Nine: Rob Marshalls Star-gespickte Verfilmung des Broadwaymusicals über die Sinn- und Beziehungskrisen eines weltberühmten italienischen Regisseurs und Frauenhelden.
Nach „Chicago“ bringt Rob Marshall einen weiteren Broadwayhit ins Kino. Mit ähnlicher Starbesetzung, aber einem thematisch ambitionierteren Ansatz.
Federico Fellinis Klassiker „Achteinhalb“ rückte die eigene Regieblockade des berühmtesten Träumers von Cinecitta in den Mittelpunkt, wurde schließlich Inspiration für Maury Yestons Musical „Nine“, das 1982 am Broadway seinen Siegeszug startete. In der positiven Resonanz bei Publikum und Presse verbindet „Nine“ vieles mit „Chicago“, doch im Libretto gibt es markante Unterschiede. Der auffälligste: „Chicago“ zielt schwungvoll auf Bauch und Beine, „Nine“ nachdenklich auf die Bühne im Kopf.
Hier nämlich ringt Protagonist Guido Contini (Daniel Day-Lewis) mit einer künstlerischen Schaffenskrise, die mit einer Reflexion über sein Leben und die Frauen, die es prägten, einhergeht. In ganz Italien wird Contini verehrt - für seine frühen Filme, nicht die letzten Flops, wie er viel zu oft hören muss. „Italia“ soll sein neuer Film heißen, doch eine Woche vor Drehbeginn in Cinecitta, seiner künstlerischen Heimat, hat Contini nicht eine brauchbare Idee, geschweige denn ein Drehbuch. Bedrängt von der Presse, flüchtet Contini an die Küste und dort in Erinnerungen und Träume, während sein Privatleben kollabiert. Seine Geliebte (Penélope Cruz) ist vor Ort, seine Muse, Star von „Italia“, ebenfalls, darüber hinaus auch eine amerikanische Journalistin, die das „Cinema Italiano“ liebt und das dem wichtigsten Repräsentanten auch im Bett beweisen möchte, und schließlich auch seine schwer geprüfte Frau Luisa (Marion Cotillard), die Einzige unter vielen Schönen, die dauerhaft in seinem Herzen wohnt, seine Affären aber dennoch nicht verhindern kann.

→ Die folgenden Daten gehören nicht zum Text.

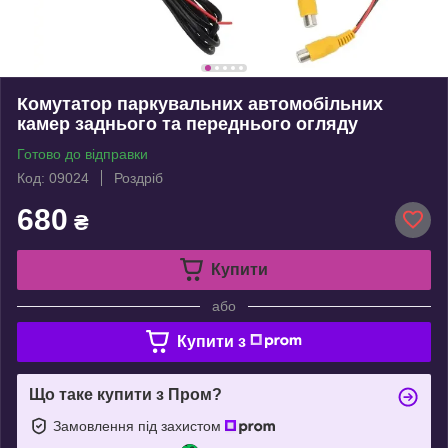
Комутатор паркувальних автомобільних
камер заднього та переднього огляду
Готово до відправки
Код: 09024
Роздріб
680
₴
Купити
або
Купити з
Що таке купити з Пром?
Замовлення під захистом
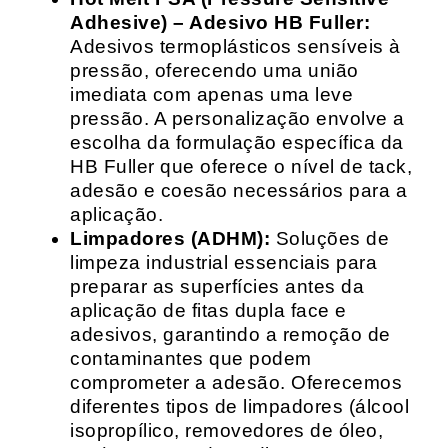
Adhesive) – Adesivo HB Fuller:
Adesivos termoplásticos sensíveis à
pressão, oferecendo uma união
imediata com apenas uma leve
pressão. A personalização envolve a
escolha da formulação específica da
HB Fuller que oferece o nível de tack,
adesão e coesão necessários para a
aplicação.
Limpadores (ADHM):
Soluções de
limpeza industrial essenciais para
preparar as superfícies antes da
aplicação de fitas dupla face e
adesivos, garantindo a remoção de
contaminantes que podem
comprometer a adesão. Oferecemos
diferentes tipos de limpadores (álcool
isopropílico, removedores de óleo,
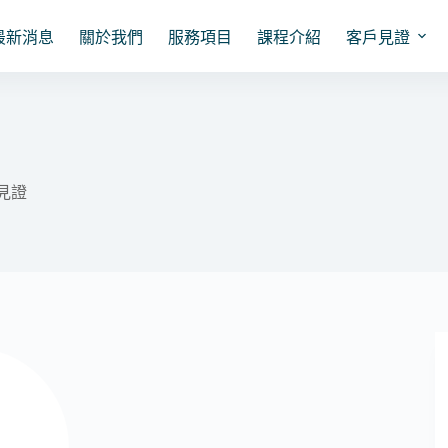
最新消息
關於我們
服務項目
課程介紹
客戶見證
見證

Der Plot ist im Grunde Continis Suche danach und einem Sinn, mit dem sich das Leben und er selbst besser verstehen lässt. Es ist diese Kopflastigkeit des von Michael Tolkin und Anthony Minghella verfassten Drehbuchs, die dem Musical manchmal im Weg steht - ein Kontrast zur Leichtigkeit, für die Italien eigentlich steht. Hinzu kommt, dass trotz dreier neu komponierter Songs ein Hit fehlt, der sich wirklich ins Gehör gräbt, ein Problem, das allerdings auch „Chicago“ hatte. Trotz Dreharbeiten an einigen italienischen Originalschauplätzen, werden fast alle musikalischen Nummern, denen der Schnitt manchmal den optimalen Fluss nimmt, auf einer Studiobühne vorgetragen, dem Zentrum von Continis Leben. Hier ist Marshall, der seine Karriere am Theater begründete, unterstützt von Stammkameramann Dion Beebe in seinem Element. Lichtdramaturgie, wie man sie von der Bühne kennt, bestimmt den Film, von der eindrucksvollen Eröffnung, als Contini die Tür zum Studio öffnet, bis zum Finale, wenn sich seine wichtigsten weiblichen Bezugspunkte, darunter auch Mutter und Ratgeberin, zum Gruppenbild versammeln. Marshalls Staraufgebot ist die größte Attraktion von „Nine“ - und jeder Stern bekommt zumindest einen Song zum Leuchten. Am blassesten dabei Sophia Loren, am strahlendsten, weil mit Leidenschaft und Stimmsicherheit präsentiert, Cruz, Cotillard und Stacy Ferguson, Leadsängerin der „Black Eyed Peas“. kob.